Copenhagen accord: progress or procrastination?

The outcome:
After two weeks of intense debate the delegates and heads of state for 192 nations 5 of these nations signed an accord that they recognised there was a case for keeping average global temperature increase to no more than 2˚C.

References to 1.5˚C were dropped despite this being the level at which scientists and climate models predict many island nations will be eradicated.

So too was an 80% cut in CO2 emissions by 2050 dropped.

It was agreed however that the richer nations pay $30bn per year to poorer nations to help deal with climate change, and $100bn per year by 2020.

Adding a pinch of perspective:

Last year these same rich countries managed to scrap together $8 TRILLION to support the banking and securities firms.

No agreements or even suggestions were made on how to limit global temperature rise to 2˚C.

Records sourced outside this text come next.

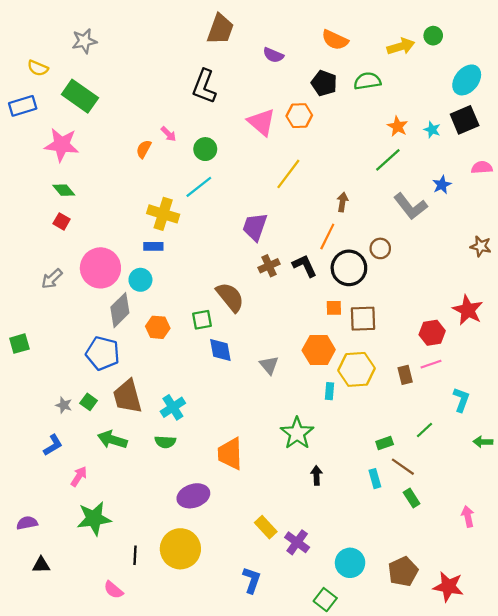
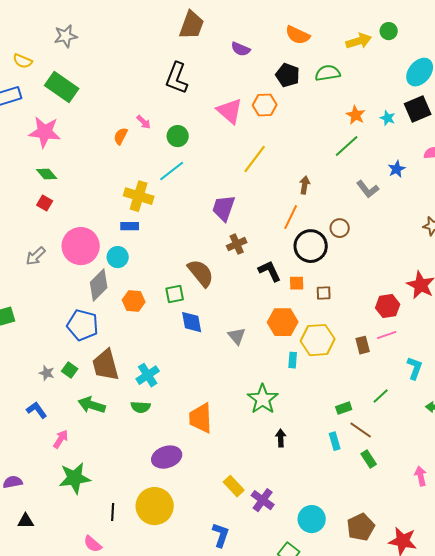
gray L-shape: (411, 206) -> (368, 189), size x0.7
black L-shape: (305, 266) -> (270, 271), moved
brown square: (363, 319) -> (324, 293), size x0.6
blue L-shape: (53, 445) -> (37, 410), turned -95

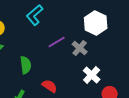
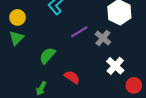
green semicircle: (26, 65) -> (47, 56), turned -132

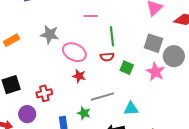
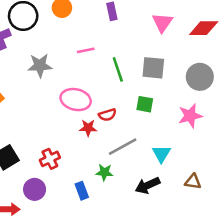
gray star: (50, 34) -> (40, 66), moved
gray square: (153, 43) -> (153, 68), moved
red semicircle: (107, 57) -> (107, 115), moved
pink star: (155, 72) -> (190, 116), moved, turned -30
cyan triangle: (131, 109) -> (161, 154), turned -42

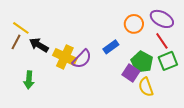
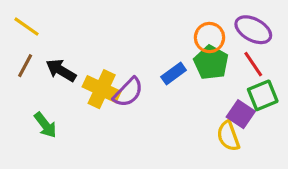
yellow line: (21, 28) -> (27, 27), moved
green pentagon: (142, 62) -> (211, 63), moved
purple square: (131, 73) -> (241, 114), moved
green arrow: (29, 80) -> (45, 125), turned -42

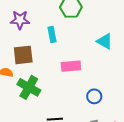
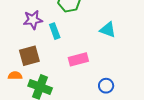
purple star: (20, 20) -> (33, 20), moved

2˚C represents the threshold where unstoppable climate change scenarios are likely to become reality. This is when many of the predicted positive feedback mechanisms will be triggered such as the release of the vast methane deposits in the frozen tundra, and the release of the massive amounts of carbon as the remaining tropical forests dry up and burn.

At the bare minimum, scientists are now telling us that we have a 50:50 chance of not passing this threshold and keeping climate stable. As one commentator said, who would allow their children to get on a plane with a 50:50 chance of crashing?

Commentator's comments on the summit's outcome:

"The city of Copenhagen is a crime scene with the guilty men and women fleeing to the airport"

"Beating global warming will require a radically different model of politics than the one on display in Copenhagen"

"World leaders have effectively signed a death sentence for many of the world's poorest children"

And from this commentator, I have no more to say on this summit.